He has applied for well over 100 jobs. One of the jobs he applied for was with the same department, but in a different office. He was successful to the level of getting an interview. The day before the interview he was told not to come in. There was no reason given. Upon checking with the minister’s office, he has been told that the “misdemeanours” he was found guilty of, are in his permanent record, and this information is being provided to potential employers. With the damage to his reputation and negative referencing, what hope does he have of securing employment?

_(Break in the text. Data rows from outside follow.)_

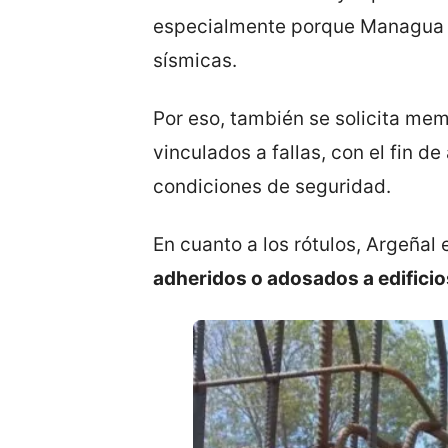
especialmente porque Managua s
sísmicas.
Por eso, también se solicita mem
vinculados a fallas, con el fin d
condiciones de seguridad.
En cuanto a los rótulos, Argeñal 
adheridos o adosados a edificio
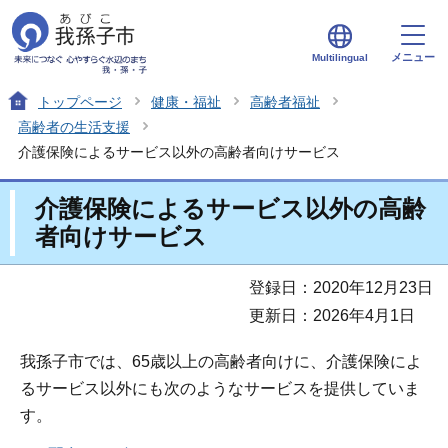
メニュー
Multilingual
トップページ
健康・福祉
高齢者福祉
高齢者の生活支援
介護保険によるサービス以外の高齢者向けサービス
介護保険によるサービス以外の高齢
者向けサービス
登録日：2020年12月23日
更新日：2026年4月1日
我孫子市では、65歳以上の高齢者向けに、介護保険によ
るサービス以外にも次のようなサービスを提供していま
す。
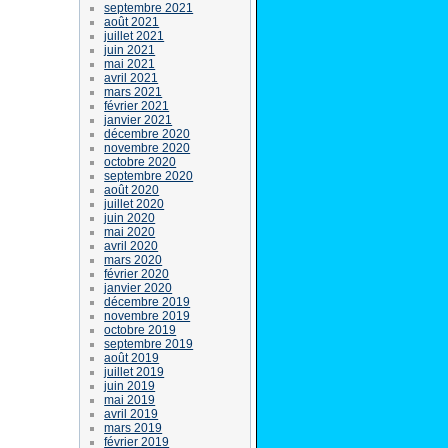
septembre 2021
août 2021
juillet 2021
juin 2021
mai 2021
avril 2021
mars 2021
février 2021
janvier 2021
décembre 2020
novembre 2020
octobre 2020
septembre 2020
août 2020
juillet 2020
juin 2020
mai 2020
avril 2020
mars 2020
février 2020
janvier 2020
décembre 2019
novembre 2019
octobre 2019
septembre 2019
août 2019
juillet 2019
juin 2019
mai 2019
avril 2019
mars 2019
février 2019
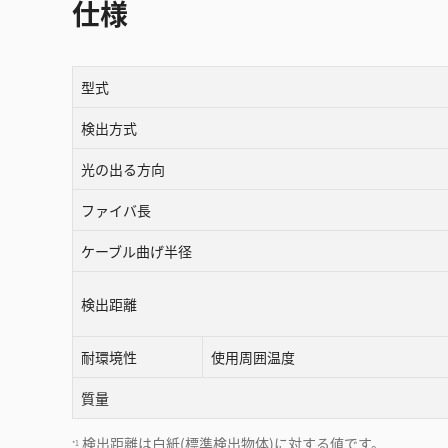
仕様
型式
検出方式
光の出る方向
ファイバ長
ケーブル曲げ半径
検出距離
耐環境性
使用周囲温度
質量
検出距離は白紙(標準検出物体)に対する値です。
*1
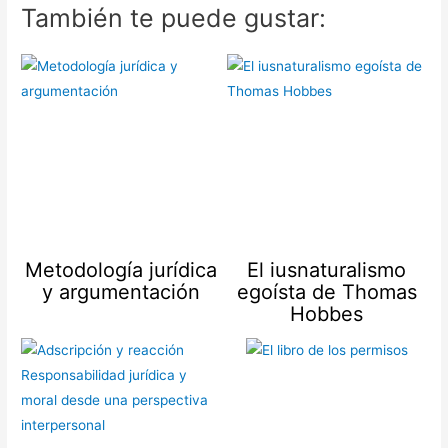
También te puede gustar:
Metodología jurídica
El iusnaturalismo
y argumentación
egoísta de Thomas
Hobbes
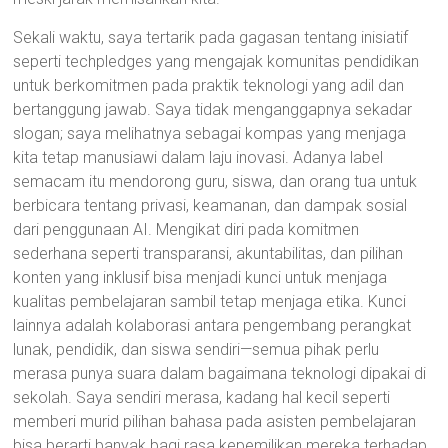
Sekali waktu, saya tertarik pada gagasan tentang inisiatif
seperti techpledges yang mengajak komunitas pendidikan
untuk berkomitmen pada praktik teknologi yang adil dan
bertanggung jawab. Saya tidak menganggapnya sekadar
slogan; saya melihatnya sebagai kompas yang menjaga
kita tetap manusiawi dalam laju inovasi. Adanya label
semacam itu mendorong guru, siswa, dan orang tua untuk
berbicara tentang privasi, keamanan, dan dampak sosial
dari penggunaan AI. Mengikat diri pada komitmen
sederhana seperti transparansi, akuntabilitas, dan pilihan
konten yang inklusif bisa menjadi kunci untuk menjaga
kualitas pembelajaran sambil tetap menjaga etika. Kunci
lainnya adalah kolaborasi antara pengembang perangkat
lunak, pendidik, dan siswa sendiri—semua pihak perlu
merasa punya suara dalam bagaimana teknologi dipakai di
sekolah. Saya sendiri merasa, kadang hal kecil seperti
memberi murid pilihan bahasa pada asisten pembelajaran
bisa berarti banyak bagi rasa kepemilikan mereka terhadap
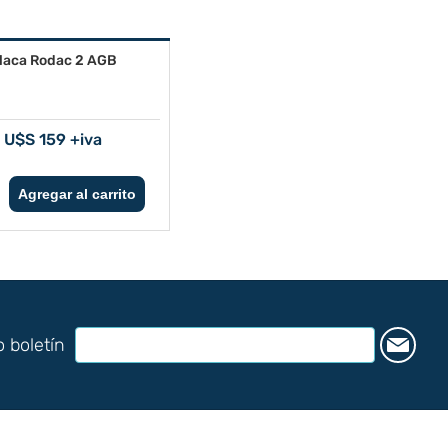
laca Rodac 2 AGB
U$S 159 +iva
o boletín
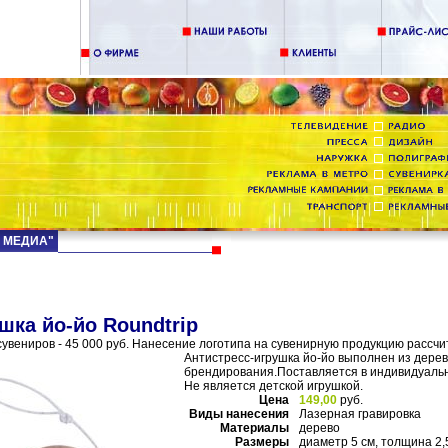
Д МЕДИА"
шка йо-йо Roundtrip
увениров - 45 000 руб. Нанесение логотипа на сувенирную продукцию рассчи
Антистресс-игрушка йо-йо выполнен из дере
брендирования.Поставляется в индивидуальн
Не является детской игрушкой.
Цена
149,00
руб.
Виды нанесения
Лазерная гравировка
Материалы
дерево
Размеры
диаметр 5 см, толщина 2,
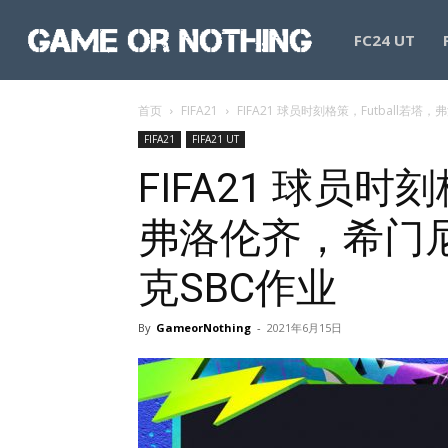
GameorNothing
FC24 UT
首页
FIFA21
FIFA21 球员时刻格策，Futball
FIFA21
FIFA21 UT
FIFA21 球员时刻
弗洛伦齐，希门
克SBC作业
By
GameorNothing
-
2021年6月15日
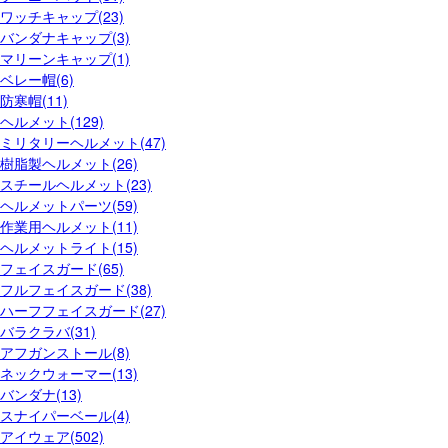
ワッチキャップ(23)
バンダナキャップ(3)
マリーンキャップ(1)
ベレー帽(6)
防寒帽(11)
ヘルメット(129)
ミリタリーヘルメット(47)
樹脂製ヘルメット(26)
スチールヘルメット(23)
ヘルメットパーツ(59)
作業用ヘルメット(11)
ヘルメットライト(15)
フェイスガード(65)
フルフェイスガード(38)
ハーフフェイスガード(27)
バラクラバ(31)
アフガンストール(8)
ネックウォーマー(13)
バンダナ(13)
スナイパーベール(4)
アイウェア(502)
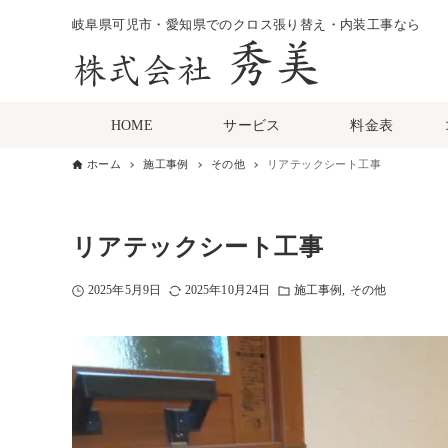
岐阜県可児市・愛知県でのクロス張り替え・内装工事なら
HOME
サービス
料金表
ホーム
施工事例
その他
リアテックシート工事
リアテックシート工事
2025年5月9日
2025年10月24日
施工事例
その他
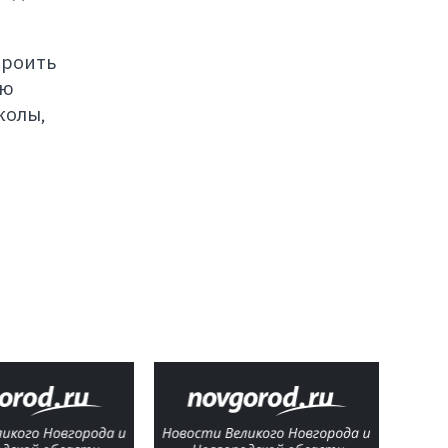
троить
лю
колы,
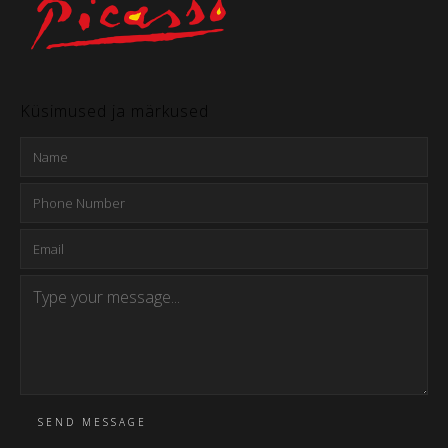
Küsimused ja märkused
SEND MESSAGE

Had this situation been handled effectively through mediation or facilitated discussion (where appropriate) at an early stage, Manuel-Jose would have been able to express his concerns, the bullying behaviours could have stopped and he would still be employed by his department – a win/win situation where workplace safety and productivity are restored. Instead here has been a huge waste of time, money, staff resources, a great employee lost his job, his family is suffering financially, he has been badly traumatised and remains unemployed. Everyone in this case has lost.

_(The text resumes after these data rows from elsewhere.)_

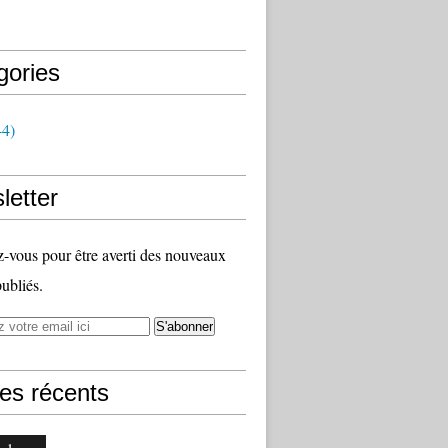
gories
4)
letter
vous pour être averti des nouveaux
publiés.
les récents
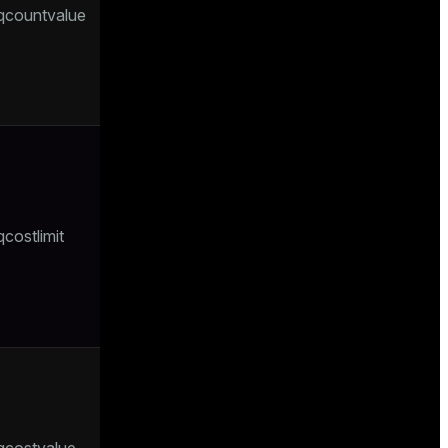
sqcountvalue
которые в
данный момент
используются в
ресурсной
очереди
Порог
стоимости
запроса для
ресурсной
costlimit
очереди.
-1
Значение
означает
отсутствие
лимита
Общая
стоимость всех
запросов,
которые в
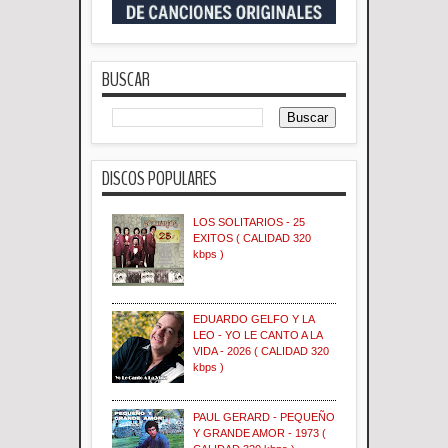
BUSCAR
DISCOS POPULARES
LOS SOLITARIOS - 25
EXITOS ( CALIDAD 320
kbps )
EDUARDO GELFO Y LA
LEO - YO LE CANTO A LA
VIDA - 2026 ( CALIDAD 320
kbps )
PAUL GERARD - PEQUEÑO
Y GRANDE AMOR - 1973 (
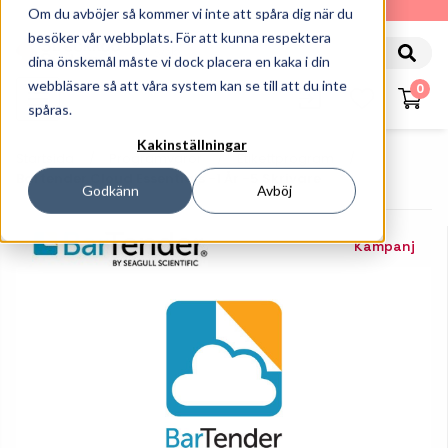
010-162 61 90
Om du avböjer så kommer vi inte att spåra dig när du
besöker vår webbplats. För att kunna respektera
dina önskemål måste vi dock placera en kaka i din
webbläsare så att våra system kan se till att du inte
0
spåras.
Kakinställningar
Startsida
Programvaror
Etikettprogram
Bartender Cloud Essentials -1 År -5 Skrivare
Godkänn
Avböj
Kampanj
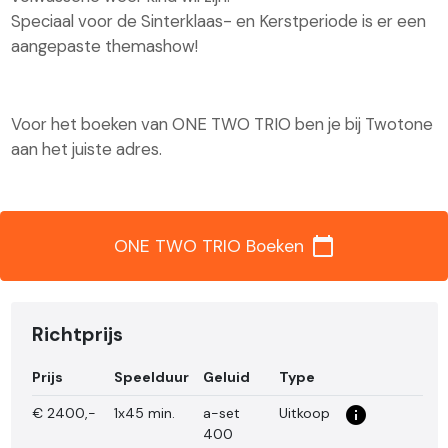
Speciaal voor de Sinterklaas- en Kerstperiode is er een
aangepaste themashow!
Voor het boeken van ONE TWO TRIO ben je bij Twotone
aan het juiste adres.
calendar_today
ONE TWO TRIO Boeken
Richtprijs
Prijs
Speelduur
Geluid
Type
info_i
€
2400,-
1x45 min.
a-set
Uitkoop
400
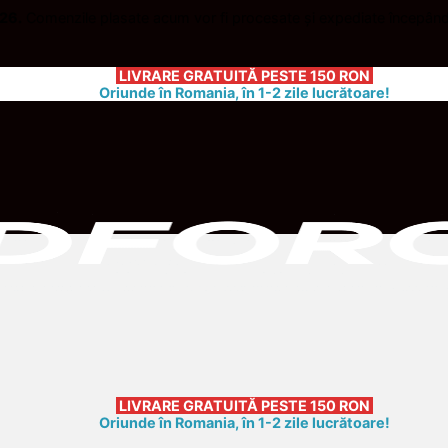
026.
Comenzile plasate acum vor fi procesate și expediate începân
LIVRARE GRATUITĂ
PESTE 150 RON
Oriunde în Romania, în 1-2 zile lucrătoare!
LIVRARE GRATUITĂ
PESTE 150 RON
Oriunde în Romania, în 1-2 zile lucrătoare!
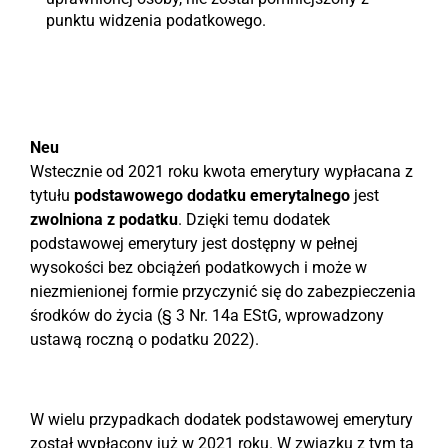
punktu widzenia podatkowego.
Neu
Wstecznie od 2021 roku kwota emerytury wypłacana z
tytułu
podstawowego dodatku emerytalnego
jest
zwolniona z podatku
. Dzięki temu dodatek
podstawowej emerytury jest dostępny w pełnej
wysokości bez obciążeń podatkowych i może w
niezmienionej formie przyczynić się do zabezpieczenia
środków do życia (§ 3 Nr. 14a EStG, wprowadzony
ustawą roczną o podatku 2022).
W wielu przypadkach dodatek podstawowej emerytury
został wypłacony już w 2021 roku. W związku z tym ta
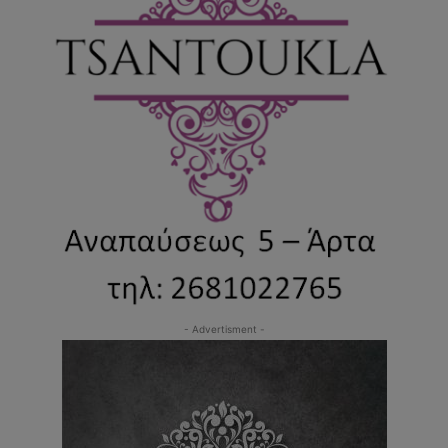
- Advertisment -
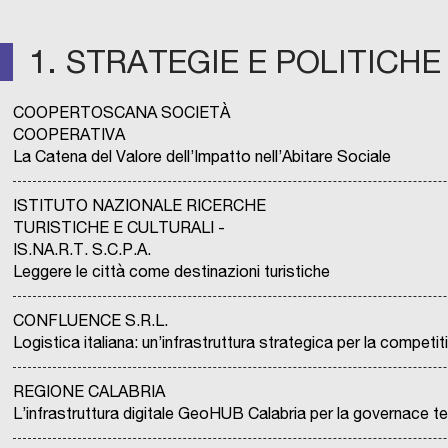
1. STRATEGIE E POLITICHE
COOPERTOSCANA SOCIETÀ
COOPERATIVA
La Catena del Valore dell’Impatto nell’Abitare Sociale
ISTITUTO NAZIONALE RICERCHE
TURISTICHE E CULTURALI -
IS.NA.R.T. S.C.P.A.
Leggere le città come destinazioni turistiche
CONFLUENCE S.R.L.
Logistica italiana: un’infrastruttura strategica per la competi
REGIONE CALABRIA
L’infrastruttura digitale GeoHUB Calabria per la governace ter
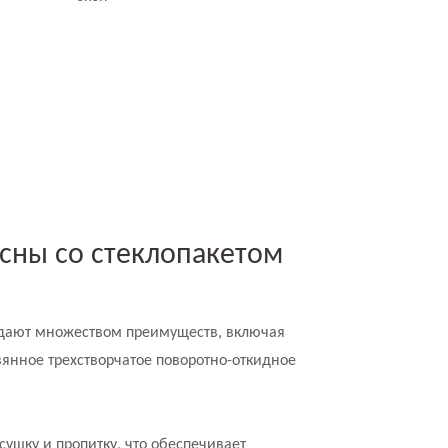
сны со стеклопакетом
адают множеством преимуществ, включая
янное трехстворчатое поворотно-откидное
сушку и пропитку, что обеспечивает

Sadly, this scenario is not atypical. The anti-bullying message from many quarters is falling on deaf ears, and departments are making very bad decisions indeed.

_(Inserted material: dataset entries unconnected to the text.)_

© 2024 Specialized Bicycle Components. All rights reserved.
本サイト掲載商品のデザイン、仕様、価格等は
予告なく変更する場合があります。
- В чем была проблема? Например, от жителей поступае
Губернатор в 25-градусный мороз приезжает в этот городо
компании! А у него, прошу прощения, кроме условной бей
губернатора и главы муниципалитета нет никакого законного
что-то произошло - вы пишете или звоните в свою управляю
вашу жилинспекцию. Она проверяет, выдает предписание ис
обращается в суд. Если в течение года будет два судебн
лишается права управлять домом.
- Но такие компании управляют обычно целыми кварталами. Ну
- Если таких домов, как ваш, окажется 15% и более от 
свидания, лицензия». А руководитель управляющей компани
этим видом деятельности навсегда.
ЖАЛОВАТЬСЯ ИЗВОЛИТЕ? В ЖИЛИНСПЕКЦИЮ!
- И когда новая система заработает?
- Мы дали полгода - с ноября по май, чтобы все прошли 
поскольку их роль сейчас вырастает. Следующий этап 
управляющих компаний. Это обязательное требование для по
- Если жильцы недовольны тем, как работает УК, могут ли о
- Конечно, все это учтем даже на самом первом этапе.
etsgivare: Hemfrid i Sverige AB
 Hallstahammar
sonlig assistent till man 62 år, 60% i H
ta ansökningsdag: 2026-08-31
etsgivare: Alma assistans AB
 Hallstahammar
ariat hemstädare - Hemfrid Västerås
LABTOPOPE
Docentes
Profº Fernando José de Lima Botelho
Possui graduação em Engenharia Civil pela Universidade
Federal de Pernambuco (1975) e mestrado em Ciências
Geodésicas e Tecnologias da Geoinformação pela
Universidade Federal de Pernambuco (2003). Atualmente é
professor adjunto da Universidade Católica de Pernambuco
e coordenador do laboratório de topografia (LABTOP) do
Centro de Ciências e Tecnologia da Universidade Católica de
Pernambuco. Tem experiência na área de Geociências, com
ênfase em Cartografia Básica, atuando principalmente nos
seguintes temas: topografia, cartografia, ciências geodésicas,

For bullying to stop, better, more informed and intelligent processes need to be in place. Early intervention of all conflict, and complaints of bullying can stop their escalation to serious problems. Training for all workers from the CEO to the most junior needs to be provided to ensure each worker has the knowledge and skills to identify, prevent and manage incidents of bullying. Managers, supervisors and team leaders need to learn how to effectively and fairly handle reports of bullying and harassment.

Those who have been bullied in their workplace need to be protected, not punished. All large organisations need to utilise an external bullying complaint service hotline, where grievances are dealt with in a confidential, impartial manner where helpful strategies, assistance, and advice can be provided. When necessary, complaints can be dealt with by an external department or ombudsman who specialise in handling complaints of bullying harassment and unresolved conflict – not a department’s own management, who may have an agenda of managing people out.

Bullying statistics of every government department need to be provided to government as proof of genuine attempts at resolution, outcomes and the integrity of Work Health and Safety processes. Departments would need to remain in contact with the independent bullying complaint service until the situation has been properly and completely resolved, the bullying stopped and the target of bullying, safely enjoying satisfying work.